### WHAT TO WORK ON
Give the data again word for word; drop the pictures.

### GIVEN RECORDS

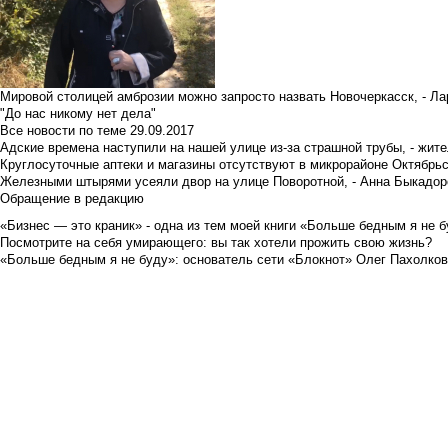
Мировой столицей амброзии можно запросто назвать Новочеркасск, - Ла
"До нас никому нет дела"
Все новости по теме
29.09.2017
Адские времена наступили на нашей улице из-за страшной трубы, - жит
Круглосуточные аптеки и магазины отсутствуют в микрорайоне Октябрь
Железными штырями усеяли двор на улице Поворотной, - Анна Быкадор
Обращение в редакцию
«Бизнес — это краник» - одна из тем моей книги «Больше бедным я не 
Посмотрите на себя умирающего: вы так хотели прожить свою жизнь?
«Больше бедным я не буду»: основатель сети «Блокнот» Олег Пахолков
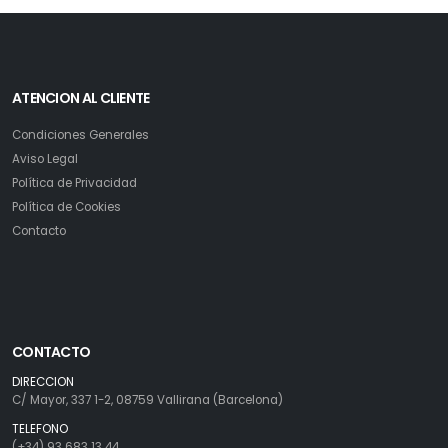
ATENCION AL CLIENTE
Condiciones Generales
Aviso Legal
Política de Privacidad
Política de Cookies
Contacto
CONTACTO
DIRECCION
C/ Mayor, 337 1-2, 08759 Vallirana (Barcelona)
TELEFONO
(+34) 93 683 13 44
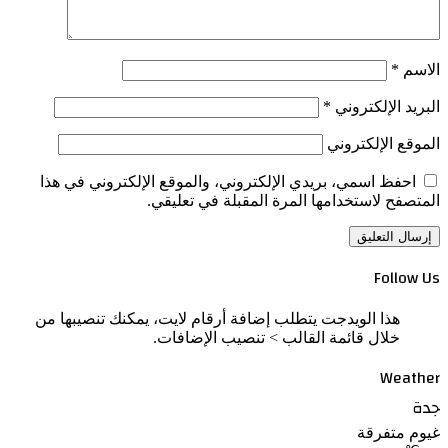
الاسم
*
البريد الإلكتروني
*
الموقع الإلكتروني
احفظ اسمي، بريدي الإلكتروني، والموقع الإلكتروني في هذا
المتصفح لاستخدامها المرة المقبلة في تعليقي.
Follow Us
هذا الويدجت يتطلب إضافة أرقام لايت، يمكنك تنصيبها من
خلال قائمة القالب > تنصيب الإضافات.
Weather
جدة
غيوم متفرقة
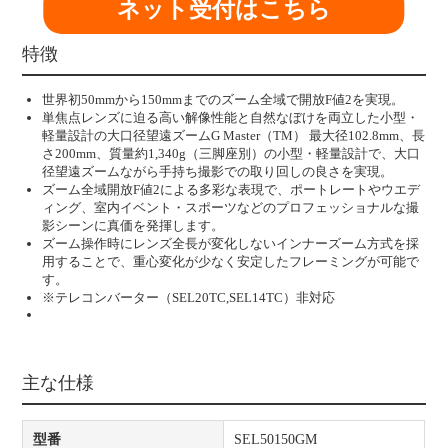
ネット受付はこちら
特徴
世界初
50mm
から
150mm
までのズーム全域で開放
F
値
2
を実現。
単焦点レンズに迫る高い解像性能と自然なぼけを両立した小型・
軽量設計の大口径望遠ズーム
G Master
（
TM
） 最大径
102.8mm
、長
さ
200mm
、質量約
1,340g
（三脚座別）の小型・軽量設計で、大口
径望遠ズームながら手持ち撮影での取り回しの良さを実現。
ズーム全域開放
F
値
2
による多彩な表現で、ポートレートやウエデ
ィング、室内イベント・スポーツなどのプロフェッショナルな撮
影シーンに真価を発揮します。
ズーム操作時にレンズ全長が変化しないインナーズーム方式を採
用することで、重心変化が少なく安定したフレーミングが可能で
す。
※テレコンバーター（SEL20TC,SEL14TC）非対応
主な仕様
型番
SEL50150GM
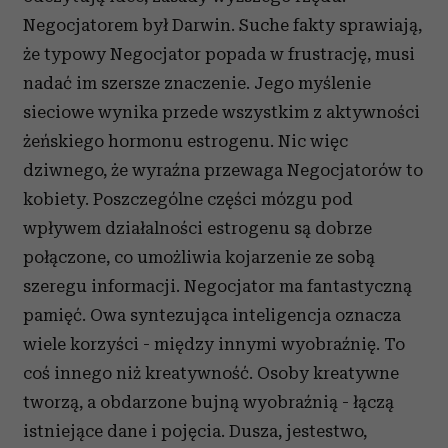
Negocjatorem był Darwin. Suche fakty sprawiają,
że typowy Negocjator popada w frustrację, musi
nadać im szersze znaczenie. Jego myślenie
sieciowe wynika przede wszystkim z aktywności
żeńskiego hormonu estrogenu. Nic więc
dziwnego, że wyraźna przewaga Negocjatorów to
kobiety. Poszczególne części mózgu pod
wpływem działalności estrogenu są dobrze
połączone, co umożliwia kojarzenie ze sobą
szeregu informacji. Negocjator ma fantastyczną
pamięć. Owa syntezująca inteligencja oznacza
wiele korzyści - między innymi wyobraźnię. To
coś innego niż kreatywność. Osoby kreatywne
tworzą, a obdarzone bujną wyobraźnią - łączą
istniejące dane i pojęcia. Dusza, jestestwo,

### RESPONSE
Мировой столицей амброзии можно запросто назвать Новочеркасск, - Ла
"До нас никому нет дела"
Все новости по теме
29.09.2017
Адские времена наступили на нашей улице из-за страшной трубы, - жит
Круглосуточные аптеки и магазины отсутствуют в микрорайоне Октябрь
Железными штырями усеяли двор на улице Поворотной, - Анна Быкадор
Обращение в редакцию
«Бизнес — это краник» - одна из тем моей книги «Больше бедным я не 
Посмотрите на себя умирающего: вы так хотели прожить свою жизнь?
«Больше бедным я не буду»: основатель сети «Блокнот» Олег Пахолков
ATENCION AL CLIENTE
Condiciones Generales
Aviso Legal
Política de Privacidad
Política de Cookies
Contacto
CONTACTO
DIRECCION
C/ Mayor, 337 1-2, 08759 Vallirana (Barcelona)
TELEFONO
(+34) 93 683 13 44
الاسم
*
البريد الإلكتروني
*
الموقع الإلكتروني
احفظ اسمي، بريدي الإلكتروني، والموقع الإلكتروني في هذا
المتصفح لاستخدامها المرة المقبلة في تعليقي.
Follow Us
هذا الويدجت يتطلب إضافة أرقام لايت، يمكنك تنصيبها من
خلال قائمة القالب > تنصيب الإضافات.
Weather
جدة
غيوم متفرقة
ネット受付はこちら
特徴
世界初
50mm
から
150mm
までのズーム全域で開放
F
値
2
を実現。
単焦点レンズに迫る高い解像性能と自然なぼけを両立した小型・
軽量設計の大口径望遠ズーム
G Master
（
TM
） 最大径
102.8mm
、長
さ
200mm
、質量約
1,340g
（三脚座別）の小型・軽量設計で、大口
径望遠ズームながら手持ち撮影での取り回しの良さを実現。
ズーム全域開放
F
値
2
による多彩な表現で、ポートレートやウエデ
ィング、室内イベント・スポーツなどのプロフェッショナルな撮
影シーンに真価を発揮します。
ズーム操作時にレンズ全長が変化しないインナーズーム方式を採
用することで、重心変化が少なく安定したフレーミングが可能で
す。
※テレコンバーター（SEL20TC,SEL14TC）非対応
主な仕様
型番
SEL50150GM
Negocjatorem był Darwin. Suche fakty sprawiają,
że typowy Negocjator popada w frustrację, musi
nadać im szersze znaczenie. Jego myślenie
sieciowe wynika przede wszystkim z aktywności
żeńskiego hormonu estrogenu. Nic więc
dziwnego, że wyraźna przewaga Negocjatorów to
kobiety. Poszczególne części mózgu pod
wpływem działalności estrogenu są dobrze
połączone, co umożliwia kojarzenie ze sobą
szeregu informacji. Negocjator ma fantastyczną
pamięć. Owa syntezująca inteligencja oznacza
wiele korzyści - między innymi wyobraźnię. To
coś innego niż kreatywność. Osoby kreatywne
tworzą, a obdarzone bujną wyobraźnią - łączą
istniejące dane i pojęcia. Dusza, jestestwo,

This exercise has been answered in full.